In a Palace That Only We Know,

The mind is a strange place. It is a palace to the arts and whatever we choose to think within it. It is the seat of our power as human beings, and it is a palace which only we can be familiar with the details of. 

Soooo, I know I haven't posted anything on here recently about how life is going, and that's because I have actually been pretty busy trying to sort my life out!!

As I posted in August, Fairies was finished and edited for the Kindle edition and was given a new ending which I think is the biggest improvement. There were a few minor changes with typos, missing words and the like, but it was almos
t there, so it only took a few hours to find the magic and get it to be where I wanted it to be.

Due to this edit, I made the decision to make the paperback unavailable until such time as I have a minute to be able to reformat the files and put the new edition into print. Sorry about this for all those who don't own a Kindle, but the exciting news is that once it is redone it will be on both Amazon.com and .co.uk as well as across the European sites. The great thing about that is that it won't be as expensive. Great news, right?

On to the next piece of awesomeness. The first time I wrote for NaNoWriMo, I got about half way through before life intervened. Nine months after starting the competition, the first novel I had ever completely found it's closing words. Pretty much a dramatic monologue of the life of a very unlucky teenage girl, Insanity Breaks had become my baby, my outlet and something I wasn't ready to share with the world.

I have said this before and will say it again, I am nothing like Grace. I'm not, but a lot of me went into that novel, and I'm proud to finally say that it's self published along side Fairies. It took a heck of an edit, which was pretty brutal to be honest, probably why I had been putting it off for so long, but yes, it's done.

NaNo 2012 brought about trials of it's own and although I never actually got the 10k day I wanted, I did manage quite a few dars banking 5/6/7k which meant that I pulled up to the finish line of 50k on the morning of 20/11/2012, a comfortable ten days and fourteen hours before the deadline. There were tears, tantrums and trauma as usual, a fantastical trip back to see my homepeople at NaNoManchester and plot twists a plenty that left me surprised with the main character Iris.
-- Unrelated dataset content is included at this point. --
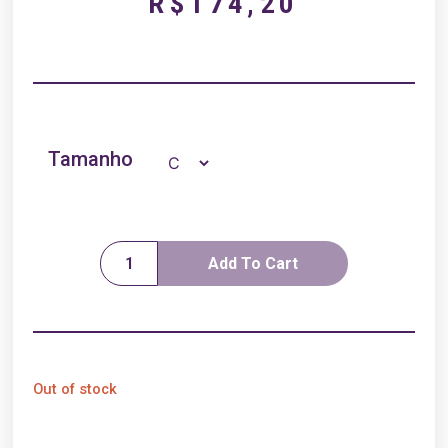
R$
174,20
Tamanho
Add To Cart
Out of stock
I went from loving her to hating her to admiring her and loving her all over again several times a day. Yours, is probably something I will have to back burner for a while before editing, because there's a lot of mental taxation involved whenever you try and write something which jumps back and forward through time about as many times as a Delorian, so editing may be a bit of a pain in the butt cheeks.

So, what's next on the agenda?

Keep writing, of course. Keep writing, keep dreaming and keep believing that I can do this. I can find the words I want to write, my ideas can animate a page and I can keep focused, keep driven and maybe one day live the dream.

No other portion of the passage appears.